Excerpted data START

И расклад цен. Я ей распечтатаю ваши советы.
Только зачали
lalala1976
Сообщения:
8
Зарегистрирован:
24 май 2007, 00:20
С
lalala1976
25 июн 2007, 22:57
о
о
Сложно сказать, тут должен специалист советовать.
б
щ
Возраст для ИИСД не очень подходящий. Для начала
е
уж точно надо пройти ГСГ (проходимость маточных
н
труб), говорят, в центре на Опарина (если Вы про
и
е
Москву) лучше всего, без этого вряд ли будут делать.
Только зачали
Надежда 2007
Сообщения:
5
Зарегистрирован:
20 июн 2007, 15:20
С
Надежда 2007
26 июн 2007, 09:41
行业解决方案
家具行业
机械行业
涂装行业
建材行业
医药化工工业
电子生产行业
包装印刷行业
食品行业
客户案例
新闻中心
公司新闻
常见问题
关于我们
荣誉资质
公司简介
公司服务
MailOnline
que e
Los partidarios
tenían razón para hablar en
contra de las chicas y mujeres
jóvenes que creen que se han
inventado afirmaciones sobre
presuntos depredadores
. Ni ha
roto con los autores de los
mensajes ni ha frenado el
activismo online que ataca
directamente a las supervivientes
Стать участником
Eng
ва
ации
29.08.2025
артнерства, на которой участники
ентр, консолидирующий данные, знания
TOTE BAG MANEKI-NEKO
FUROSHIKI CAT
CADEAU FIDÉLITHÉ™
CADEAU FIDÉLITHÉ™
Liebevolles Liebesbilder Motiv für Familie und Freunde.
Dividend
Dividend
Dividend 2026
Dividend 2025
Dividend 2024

Excerpted data END
Excerpted data START

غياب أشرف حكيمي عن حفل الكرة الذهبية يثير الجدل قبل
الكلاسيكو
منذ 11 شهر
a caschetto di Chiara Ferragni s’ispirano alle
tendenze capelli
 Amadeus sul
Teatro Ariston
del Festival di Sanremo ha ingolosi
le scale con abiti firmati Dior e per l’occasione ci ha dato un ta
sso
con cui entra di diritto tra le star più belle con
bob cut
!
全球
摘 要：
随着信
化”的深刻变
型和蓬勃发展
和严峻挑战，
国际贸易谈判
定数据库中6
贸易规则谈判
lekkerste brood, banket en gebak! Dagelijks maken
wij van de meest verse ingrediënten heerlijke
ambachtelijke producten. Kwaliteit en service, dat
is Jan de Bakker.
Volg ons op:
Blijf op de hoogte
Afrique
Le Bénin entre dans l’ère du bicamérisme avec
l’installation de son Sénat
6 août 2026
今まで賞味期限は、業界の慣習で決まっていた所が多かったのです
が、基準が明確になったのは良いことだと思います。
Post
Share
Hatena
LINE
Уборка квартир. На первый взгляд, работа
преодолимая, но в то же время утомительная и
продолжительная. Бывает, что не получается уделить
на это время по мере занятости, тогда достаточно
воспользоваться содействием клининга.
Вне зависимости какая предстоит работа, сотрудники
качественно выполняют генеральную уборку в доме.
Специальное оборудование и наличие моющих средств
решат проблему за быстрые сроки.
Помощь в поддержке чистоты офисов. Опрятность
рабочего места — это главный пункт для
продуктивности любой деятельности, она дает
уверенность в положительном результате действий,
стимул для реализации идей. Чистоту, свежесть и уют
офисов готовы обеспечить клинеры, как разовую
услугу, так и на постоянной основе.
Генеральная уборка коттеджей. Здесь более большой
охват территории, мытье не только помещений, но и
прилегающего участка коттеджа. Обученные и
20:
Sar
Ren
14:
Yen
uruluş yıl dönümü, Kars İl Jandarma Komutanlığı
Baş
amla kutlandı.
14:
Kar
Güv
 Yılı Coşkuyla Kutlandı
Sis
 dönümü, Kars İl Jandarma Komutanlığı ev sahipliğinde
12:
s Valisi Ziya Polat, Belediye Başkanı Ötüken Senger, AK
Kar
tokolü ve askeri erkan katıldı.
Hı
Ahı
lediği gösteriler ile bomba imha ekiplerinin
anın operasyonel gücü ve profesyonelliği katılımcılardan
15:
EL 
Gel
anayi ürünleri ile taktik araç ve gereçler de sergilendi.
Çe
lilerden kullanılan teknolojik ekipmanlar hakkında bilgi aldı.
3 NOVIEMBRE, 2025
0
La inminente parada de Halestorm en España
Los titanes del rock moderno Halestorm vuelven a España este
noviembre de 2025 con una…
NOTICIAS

Excerpted data END

### [Exercise]
Take the lines above from the one containing "con cui entra" down to the one containing "lediği gösteriler ile bomba imha ekiplerinin", and transcribe them exactly, both ends included.

### [Your response]
con cui entra di diritto tra le star più belle con
bob cut
!
全球
摘 要：
随着信
化”的深刻变
型和蓬勃发展
和严峻挑战，
国际贸易谈判
定数据库中6
贸易规则谈判
lekkerste brood, banket en gebak! Dagelijks maken
wij van de meest verse ingrediënten heerlijke
ambachtelijke producten. Kwaliteit en service, dat
is Jan de Bakker.
Volg ons op:
Blijf op de hoogte
Afrique
Le Bénin entre dans l’ère du bicamérisme avec
l’installation de son Sénat
6 août 2026
今まで賞味期限は、業界の慣習で決まっていた所が多かったのです
が、基準が明確になったのは良いことだと思います。
Post
Share
Hatena
LINE
Уборка квартир. На первый взгляд, работа
преодолимая, но в то же время утомительная и
продолжительная. Бывает, что не получается уделить
на это время по мере занятости, тогда достаточно
воспользоваться содействием клининга.
Вне зависимости какая предстоит работа, сотрудники
качественно выполняют генеральную уборку в доме.
Специальное оборудование и наличие моющих средств
решат проблему за быстрые сроки.
Помощь в поддержке чистоты офисов. Опрятность
рабочего места — это главный пункт для
продуктивности любой деятельности, она дает
уверенность в положительном результате действий,
стимул для реализации идей. Чистоту, свежесть и уют
офисов готовы обеспечить клинеры, как разовую
услугу, так и на постоянной основе.
Генеральная уборка коттеджей. Здесь более большой
охват территории, мытье не только помещений, но и
прилегающего участка коттеджа. Обученные и
20:
Sar
Ren
14:
Yen
uruluş yıl dönümü, Kars İl Jandarma Komutanlığı
Baş
amla kutlandı.
14:
Kar
Güv
 Yılı Coşkuyla Kutlandı
Sis
 dönümü, Kars İl Jandarma Komutanlığı ev sahipliğinde
12:
s Valisi Ziya Polat, Belediye Başkanı Ötüken Senger, AK
Kar
tokolü ve askeri erkan katıldı.
Hı
Ahı
lediği gösteriler ile bomba imha ekiplerinin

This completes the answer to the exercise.